Not available in Arkansas
So anyway, I finally got around to buying that essential oil distiller I was thinking about last summer to exploit my abundance of mint leaves.  The nice thing was that by waiting a year, I came across a hand-made one at a quite reasonable price.  Add some wine-style tubing and a seperatory funnel and we'll be distilling mint essential oil as soon as the plants take off. They're already coming back in just as thick as last year. And in more places, too.
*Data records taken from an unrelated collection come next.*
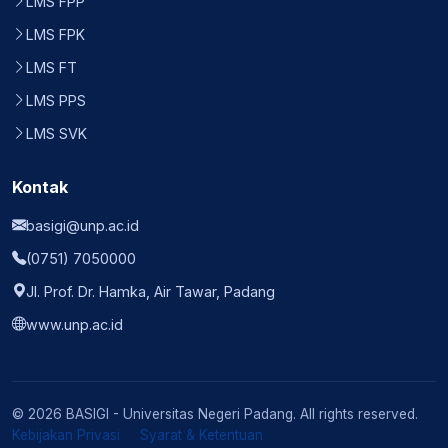
LMS FPP
LMS FPK
LMS FT
LMS PPS
LMS SVK
Kontak
basigi@unp.ac.id
(0751) 7050000
Jl. Prof. Dr. Hamka, Air Tawar, Padang
www.unp.ac.id
© 2026 BASIGI - Universitas Negeri Padang. All rights reserved.
Kebijakan Privasi
Syarat & Ketentuan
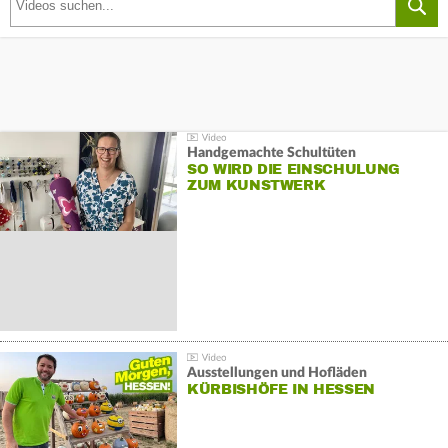
Handgemachte Schultüten
SO WIRD DIE EINSCHULUNG
ZUM KUNSTWERK
Ausstellungen und Hofläden
KÜRBISHÖFE IN HESSEN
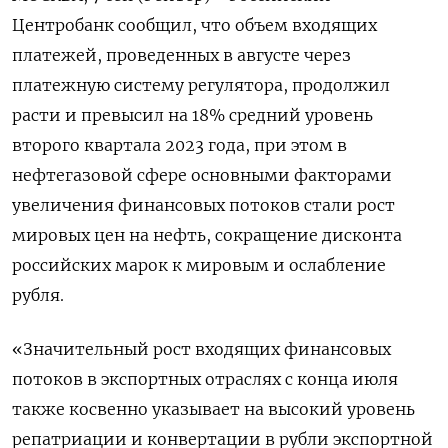
Центробанк сообщил, что объем входящих
платежей, проведенных в августе через
платежную систему регулятора, продолжил
расти и превысил на 18% средний уровень
второго квартала 2023 года, при этом в
нефтегазовой сфере основными факторами
увеличения финансовых потоков стали рост
мировых цен на нефть, сокращение дисконта
российских марок к мировым и ослабление
рубля.
«Значительный рост входящих финансовых
потоков в экспортных отраслях с конца июля
также косвенно указывает на высокий уровень
репатриации и конвертации в рубли экспортной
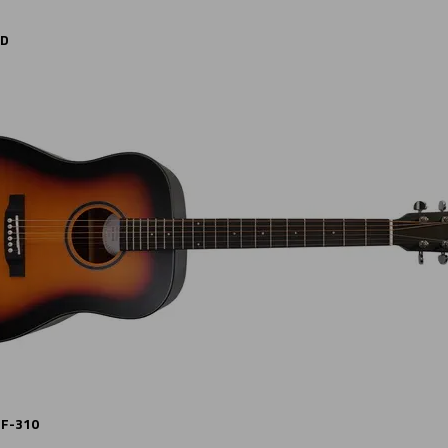
GD
 F-310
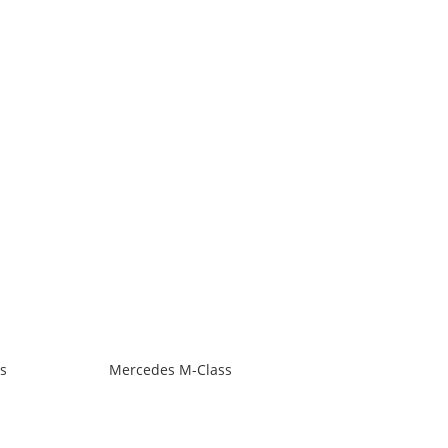
s
Mercedes M-Class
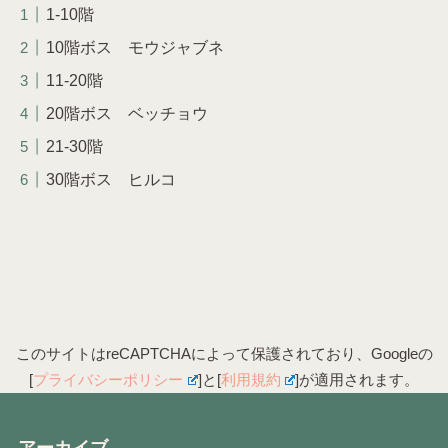
1-10階
10階ボス モウジャブネ
11-20階
20階ボス ベッチョウ
21-30階
30階ボス ヒルコ
このサイトはreCAPTCHAによって保護されており、Googleの
[
プライバシーポリシー
]と[
利用規約
]が適用されます。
To recoup my costs, I figure I just need to produce $150 worth of essential oils that the lovely and gracious Rogue would otherwise buy over the course of a couple years.  The only problem is that she doesn't buy mint essential oil. Nor oregano, nor sage, two other distillable herbs that I have an abundance.

But she does buy lemon balm and lavender and a couple other herbs that I have grown in small quantities over the years**.

So what a great excuse, I'm thinking, to add a couple more beds...

* Except Arkansas, I understand, where the mere possession of a still is still counted a heinous crime.
** If you think about how much dried rosemary you use over the course of a year's cooking, it's obvious that even a single pack of 200 seeds is tremendous overkill. One plant is generally sufficient to handle one's culinary needs.